# EXERCISE REQUIREMENTS
Your task is to copy every line of the entries that holds the word "deck".

START SUPPLIED INFORMATION

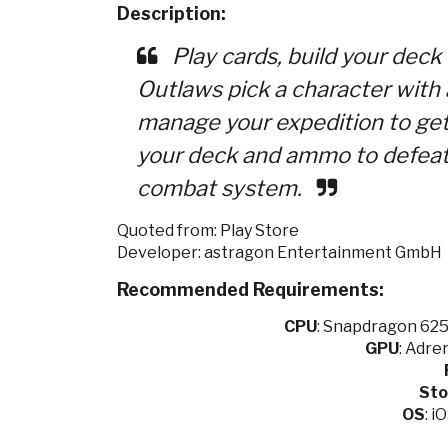
Description:
Play cards, build your deck
Outlaws pick a character with
manage your expedition to ge
your deck and ammo to defeat 
combat system.
Quoted from: Play Store
Developer: astragon Entertainment GmbH
Recommended Requirements:
CPU
:
Snapdragon 625 
GPU
:
Adren
Sto
OS
: i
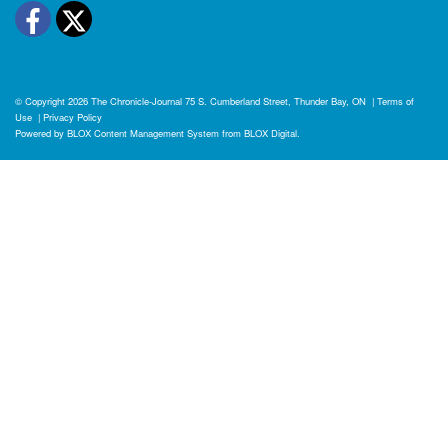
Facebook
Twitter
© Copyright 2026
The Chronicle-Journal
75 S. Cumberland Street, Thunder Bay, ON
|
Terms of
Use
|
Privacy Policy
Powered by
BLOX Content Management System
from
BLOX Digital
.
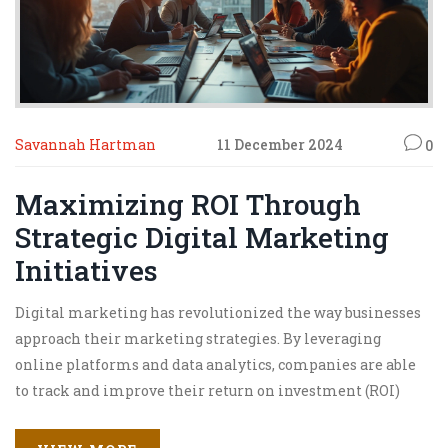
Savannah Hartman
11 December 2024
0
Maximizing ROI Through
Strategic Digital Marketing
Initiatives
Digital marketing has revolutionized the way businesses
approach their marketing strategies. By leveraging
online platforms and data analytics, companies are able
to track and improve their return on investment (ROI)
more effectively. Understanding customer behavior and
engaging with them through personalized content are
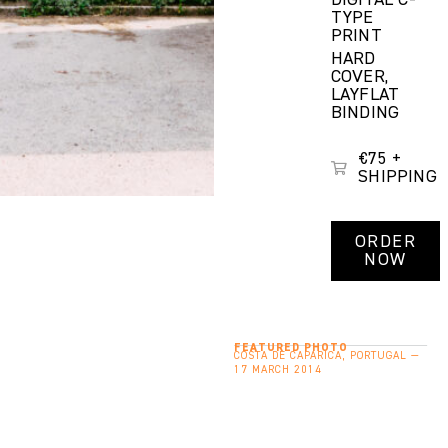
DIGITAL C-
TYPE
PRINT
HARD
COVER,
LAYFLAT
BINDING
€75 +
SHIPPING
ORDER
NOW
FEATURED PHOTO
COSTA DE CAPARICA, PORTUGAL —
17 MARCH 2014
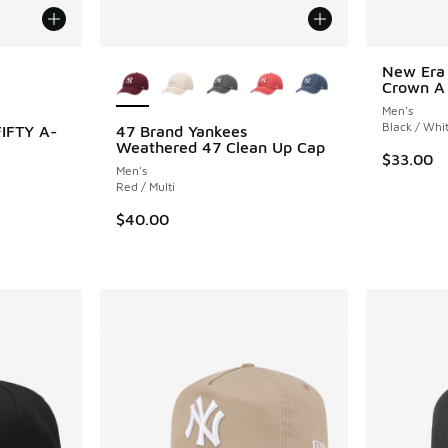
le
More Colors Available
New Era
Crown A
Men's
Black / Whi
IFTY A-
47 Brand Yankees
Weathered 47 Clean Up Cap
$33.00
Men's
ing - [5 out of 5 stars], 1 reviews
Red / Multi
$40.00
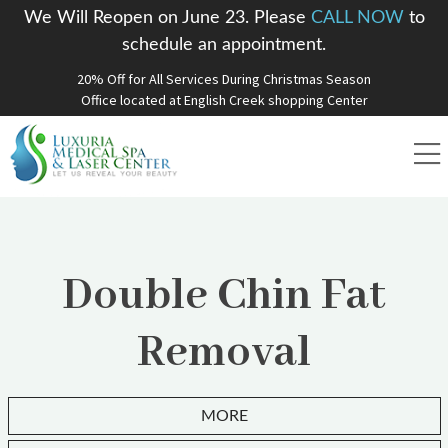
We Will Reopen on June 23. Please
CALL NOW
to
schedule an appointment.
20% Off for All Services During Christmas Season
Office located at English Creek shopping Center
Double Chin Fat
Removal
MORE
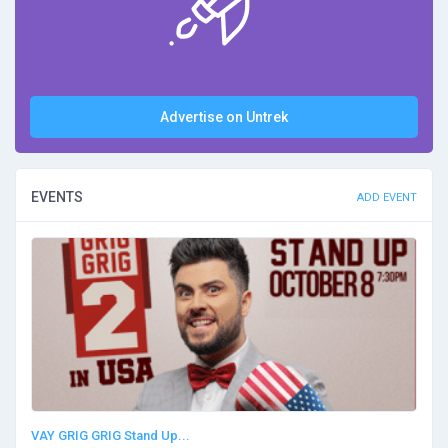
Advertise on Untrek
EVENTS
ADD EVENT
VAY GRIG GRIG Stand Up...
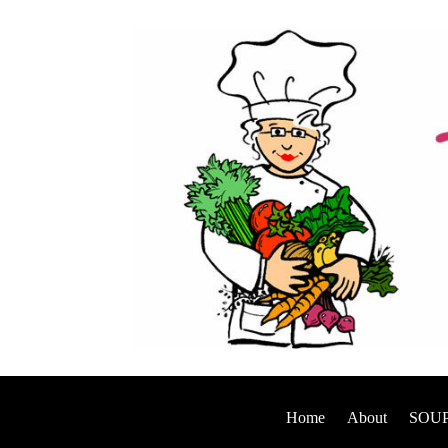
Home
About
SOUP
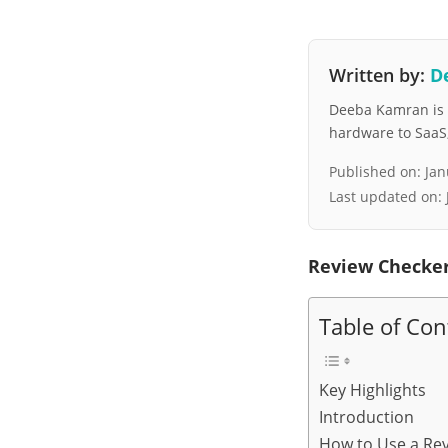
Written by:
D
Deeba Kamran is a
hardware to SaaS, 
Published on:
Jan
Last updated on:
Review Checker
Table of Con
Key Highlights
Introduction
How to Use a Rev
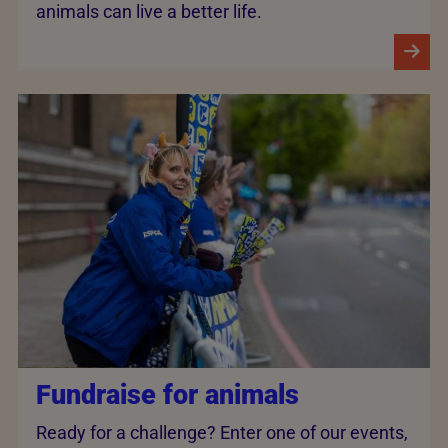
animals can live a better life.
Fundraise for animals
Ready for a challenge? Enter one of our events,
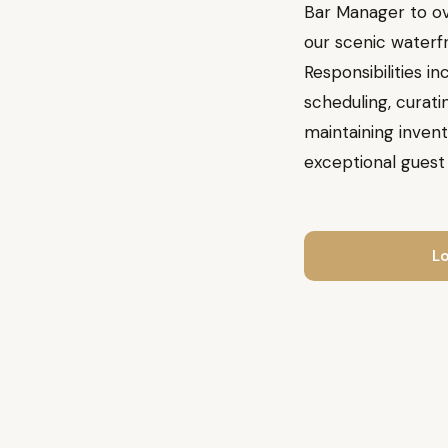
Bar Manager to ov
our scenic waterfr
Responsibilities i
scheduling, curati
maintaining invent
exceptional guest
Lo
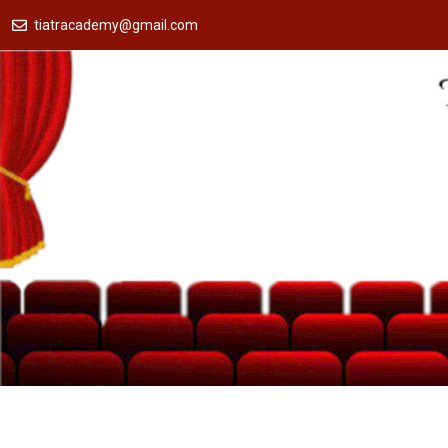
tiatracademy@gmail.com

END SUPPLIED INFORMATION

# SOLUTION TO THE PROBLEM
Play cards, build your deck
your deck and ammo to defeat 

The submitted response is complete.